■ **Saved entries**:
-- Opening Marker --

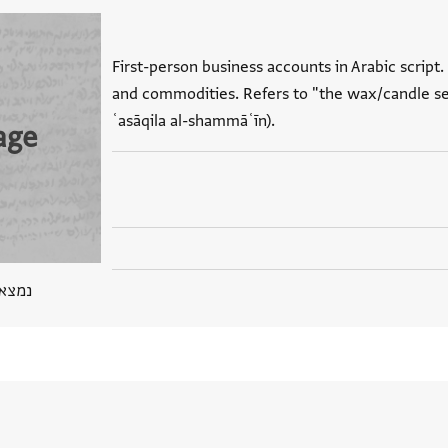
First-person business accounts in Arabic scrip
and commodities. Refers to "the wax/candle sel
ʿasāqila al-shammāʿīn).
age
נמצא בPGP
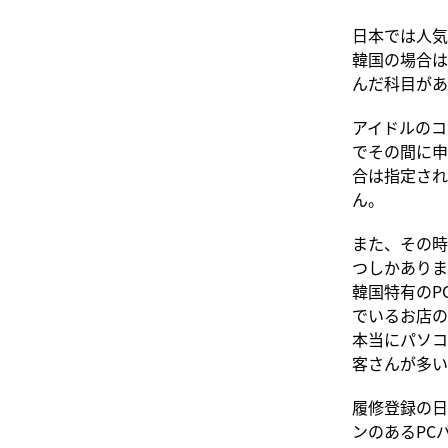
日本では人気
韓国の場合は
んだ科目があ
アイドルのコ
でその間に申
合は指定され
ん。
また、その時
つしかありま
韓国特有のP
でいるお店の
本当にパソコ
客さんが多い
履修登録の日
ンのあるPC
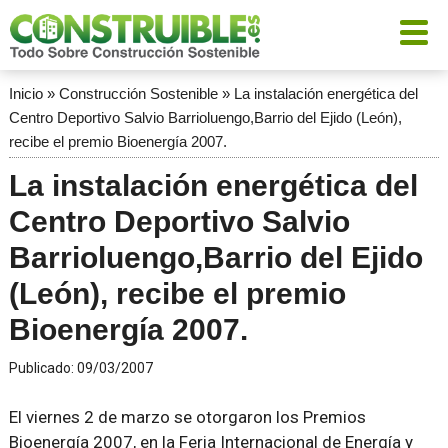
Inicio
»
Construcción Sostenible
»
La instalación energética del
Centro Deportivo Salvio Barrioluengo,Barrio del Ejido (León),
recibe el premio Bioenergía 2007.
La instalación energética del
Centro Deportivo Salvio
Barrioluengo,Barrio del Ejido
(León), recibe el premio
Bioenergía 2007.
Publicado:
09/03/2007
El viernes 2 de marzo se otorgaron los Premios
Bioenergía 2007, en la Feria Internacional de Energía y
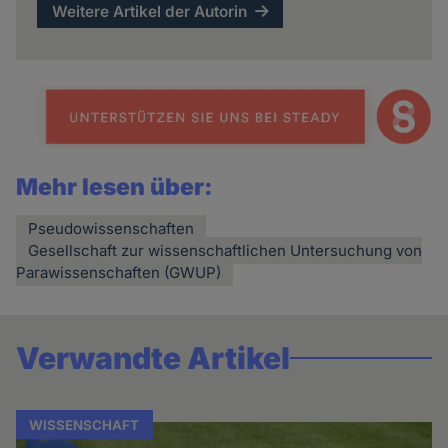
Weitere Artikel der Autorin
Mehr lesen über:
Pseudowissenschaften
Gesellschaft zur wissenschaftlichen Untersuchung von
Parawissenschaften (GWUP)
Verwandte Artikel
WISSENSCHAFT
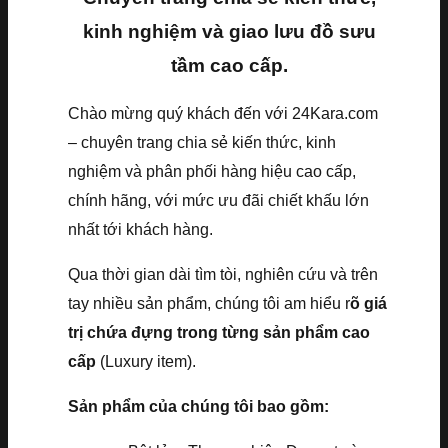
kinh nghiệm và giao lưu đồ sưu
tầm cao cấp.
Chào mừng quý khách đến với 24Kara.com
– chuyên trang chia sẻ kiến thức, kinh
nghiệm và phân phối hàng hiệu cao cấp,
chính hãng, với mức ưu đãi chiết khấu lớn
nhất tới khách hàng.
Qua thời gian dài tìm tòi, nghiên cứu và trên
tay nhiều sản phẩm, chúng tôi am hiểu r
õ giá
trị chứa đựng trong từng sản phẩm cao
cấp
(Luxury item).
Sản phẩm của chúng tôi bao gồm:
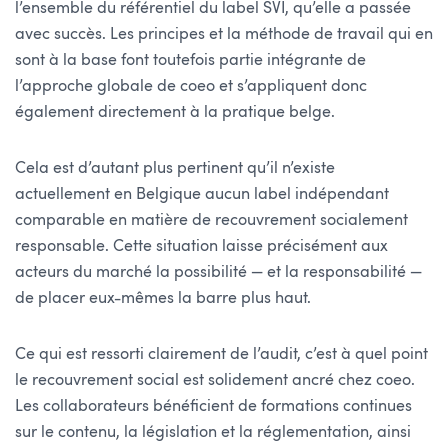
l’ensemble du référentiel du label SVI, qu’elle a passée
avec succès. Les principes et la méthode de travail qui en
sont à la base font toutefois partie intégrante de
l’approche globale de coeo et s’appliquent donc
également directement à la pratique belge.
Cela est d’autant plus pertinent qu’il n’existe
actuellement en Belgique aucun label indépendant
comparable en matière de recouvrement socialement
responsable. Cette situation laisse précisément aux
acteurs du marché la possibilité — et la responsabilité —
de placer eux-mêmes la barre plus haut.
Ce qui est ressorti clairement de l’audit, c’est à quel point
le recouvrement social est solidement ancré chez coeo.
Les collaborateurs bénéficient de formations continues
sur le contenu, la législation et la réglementation, ainsi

-- Closing Marker --

Set down nothing but the lines from the one containing "trị chứa đựng trong từng sản phẩm cao" to the final line above, both included, with every picture left out.

trị chứa đựng trong từng sản phẩm cao
cấp
(Luxury item).
Sản phẩm của chúng tôi bao gồm:
l’ensemble du référentiel du label SVI, qu’elle a passée
avec succès. Les principes et la méthode de travail qui en
sont à la base font toutefois partie intégrante de
l’approche globale de coeo et s’appliquent donc
également directement à la pratique belge.
Cela est d’autant plus pertinent qu’il n’existe
actuellement en Belgique aucun label indépendant
comparable en matière de recouvrement socialement
responsable. Cette situation laisse précisément aux
acteurs du marché la possibilité — et la responsabilité —
de placer eux-mêmes la barre plus haut.
Ce qui est ressorti clairement de l’audit, c’est à quel point
le recouvrement social est solidement ancré chez coeo.
Les collaborateurs bénéficient de formations continues
sur le contenu, la législation et la réglementation, ainsi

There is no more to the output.